Choice I: for those of you who
(probably) were writing scripts for the first time and feel that you
"got it done" but don't feel that it's clean enough, good enough, fast
enough, etc.
Choice II: for those of you
who don't feel that there is much improvement left in your 2A scripts.
Both choices have the same deadline, earn the same points, etc.
Choice I:
The objective of this choice is for you to do what we as programmers
should do more often -- rewrite our programs, because the process of
writing them the first time teaches us better ways to write them again
later on.
Rewrite -- I recommend from scratch -- your solution to 2A. Added
requirements:
- It must deal consistently with non-alphabetic characters under
the following rules
- If allgrams.sh
receives anything other than precisely one parameter, where that
parameter contains only alphabetic characters, it should return "Error:
ill-formed input"
- Well-formed parameters match precisely those entries in the
dictionary that have the same alphabetic characters (in any order)

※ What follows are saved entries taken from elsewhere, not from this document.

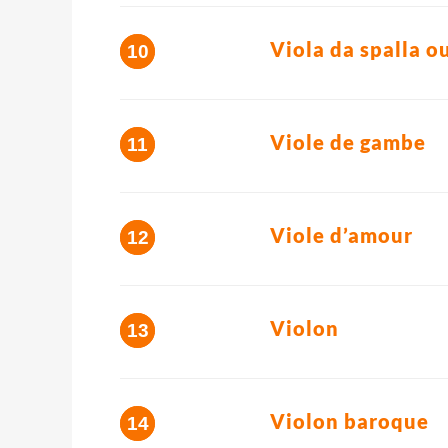
Viola da spalla 
Viole de gambe
Viole d’amour
Violon
Violon baroque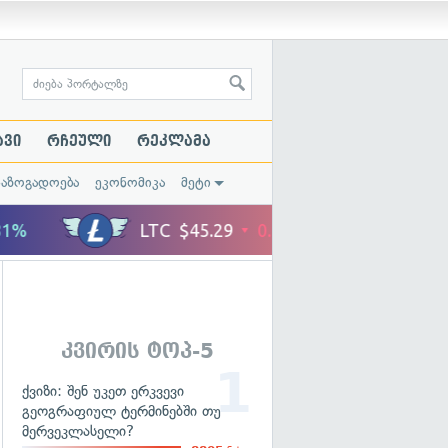
ავი
რჩეული
რეკლამა
საზოგადოება
ეკონომიკა
მეტი
კვირის ტოპ-5
ქვიზი: შენ უკეთ ერკვევი
გეოგრაფიულ ტერმინებში თუ
მერვეკლასელი?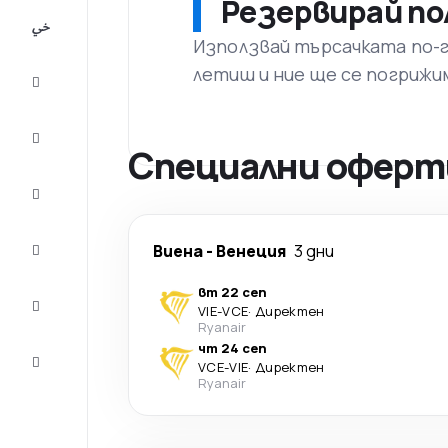
Резервирай по
All-
inclusive
Използвай търсачката по-го
летиш и ние ще се погрижи
City
Break
Настаняване
Специални оферти
Оферти
Завърши
Виена
-
Венеция
3 дни
пътуването
вт 22 сеп
Съвети и
VIE
-
VCE
·
Директен
вдъхновение
Ryanair
чт 24 сеп
Обслужване
VCE
-
VIE
·
Директен
на клиенти
Ryanair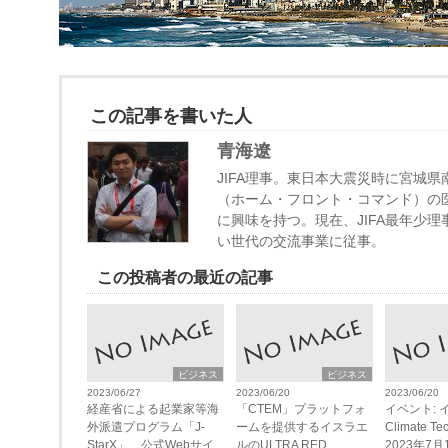
この記事を書いた人
青海遼
JIFA理事。東日本大震災時に宮城
（ホーム・フロント・コマンド）の
に興味を持つ。現在、JIFA最年少
い世代の交流事業に従事。
この投稿者の最近の記事
ビジネス
ビジネス
2023/06/27
2023/06/20
2023/06/20
経産省による起業家等海
「CTEM」プラットフォ
イベント: 
外派遣プログラム「J-
ームを提供するイスラエ
Climate T
StarX」、公式Webサイ
ルのULTRA RED
2023年7月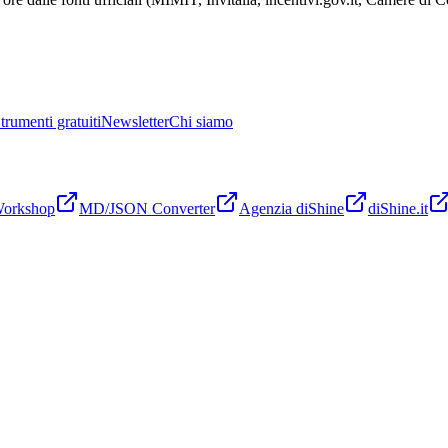
trumenti gratuiti
Newsletter
Chi siamo
Workshop
MD/JSON Converter
Agenzia diShine
diShine.it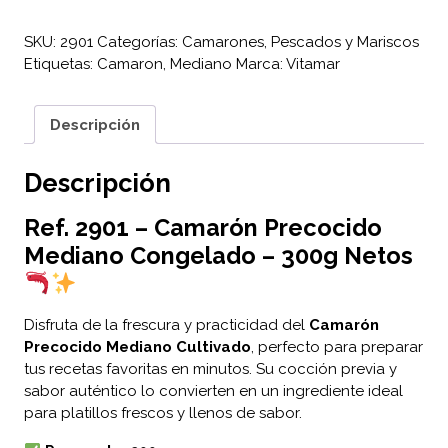
SKU:
2901
Categorías:
Camarones
,
Pescados y Mariscos
Etiquetas:
Camaron
,
Mediano
Marca:
Vitamar
Descripción
Descripción
Ref. 2901 –
Camarón Precocido
Mediano Congelado – 300g Netos
Disfruta de la frescura y practicidad del
Camarón
Precocido Mediano Cultivado
, perfecto para preparar
tus recetas favoritas en minutos. Su cocción previa y
sabor auténtico lo convierten en un ingrediente ideal
para platillos frescos y llenos de sabor.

ignoring case (and contain only alphabetic characters -- that is, no
dictionary entry with any non-alphabetic character can ever be returned
as an anagram). Although the anagram match itself is
case-insensitive, the original dictionary entry must be output with its
case unchanged. That means that if there are two entries in the
dictionary that are identical except for case, both would be returned
as anagrams of any matching parameter.
- You must revise test-allgrams.sh to demonstrate each of the
varying cases: normal usage, ill-formed input, etc. Your test
cases must show that your program respects, precisely, the rules above.
- You must include, as a text file named differences.txt, a description
of the key changes you made from your original submission for 2A to
your new solution for 2B. At the highest level, I want you to
explicitly convey what you learned in rewriting the scripts. You
should include any changes in your basic approach (algorithm), why you
made different decisions, and what you think are the biggest
improvements in the new version.
- Note: if you had a strong solution to 2A, patching it to deal
with the (relatively) minor added requirements will not likely give you
enough to explain in this differences file -- so you should consider
doing Choice II, in those cases.
- Excessively slow performance -- roughly, over a minute to process
a normal input properly -- should be eliminated. If you cannot
achieve a minute, then you must explain (in differences.txt) why you think
the script is slow.
Grading will be based on a combination of
- the correctness of your scripts both for normal and ill-formed
input
- on the clarity of your script
- on the efficiency of your script
- credit will be deducted for programs slower than described
above, although credit will be added in those cases for good
descriptions of why performance is poor, and
- no added credit will be given for programs faster than
described above
- and on the quality (not quantity) of your differences.txt description.
Choice II:
The objective of this choice is for you to push your shell script
programming skills farther. Look at the site
http://wordsmith.org/anagram/ -- which creates anagrams of multiple
words from multiple words. For example, if you enter "computer
science" you get a (large) number of anagrams including the following
(for which I've reordered a few words for fun):
Comic Cup Entrees
Necrotic Scum Pee
Teen Cop Rice Scum
Your assignment is to provide, in batch form, the same basic service as
this anagram server. That is, you must accept multiple words as
input and find anagrams comprising multiple words in the
dictionary. I have not done
this, so it might be harder than I think (and I don't think it's
trivial). You should use the same dictionary as in 2A (I couldn't
find quickly what dictionary this anagram server uses), and you should
follow the non-alphabetic character rules listed in Choice I
above. (You will, of course, allow multiple parameters as input
to your script, to enter multiple words.) Call your script multigrams, and provide a test-multigrams script for
testing.
Grading will be based on a combination of
- the correctness of your scripts for normal input (don't worry
about handling ill-formed input)
- on the clarity and documentation of your script
- and to a much lesser degree, on the efficiency of your script --
the server itself is slow in many situations.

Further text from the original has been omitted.